If all the child Items have to match, then I think Martin's solution needs to be modified to use

<Node name="{@name}" 
      matches="{../Node[not(. is current())]
                        [count(Item) = count(current()/Item)]
                         [every $c in Item/@value 
                             satisfies 
                                $c = current()/Item/@value
                         ]
                          /@name
               }"/>

It's possible this doesn't meet the requirement exactly, for example it will match a Node with values v1,v2,v2 if there is another node with values v1,v2,v3. But since the requirement wasn't specified very precisely, I've had to guess a little.
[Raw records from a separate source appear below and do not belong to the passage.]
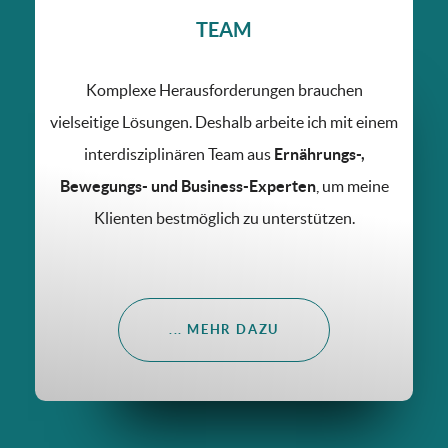
TEAM
Komplexe Herausforderungen brauchen
vielseitige Lösungen. Deshalb arbeite ich mit einem
interdisziplinären Team aus
Ernährungs-,
Bewegungs- und Business-Experten
, um meine
Klienten bestmöglich zu unterstützen.
... MEHR DAZU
(Note Martin's solution is XSLT 1.0, whereas mine is XSLT 2.0. I'm not going to the effort of writing XSLT 1.0 code unless people explicitly say that's what they need.)


This is my (HUMBLE) XSLT 1.0 approach. It's not as much elegant as others, and it might be a failure in many cases, but, according to the question, it does the job and it has also a certain degree of customization.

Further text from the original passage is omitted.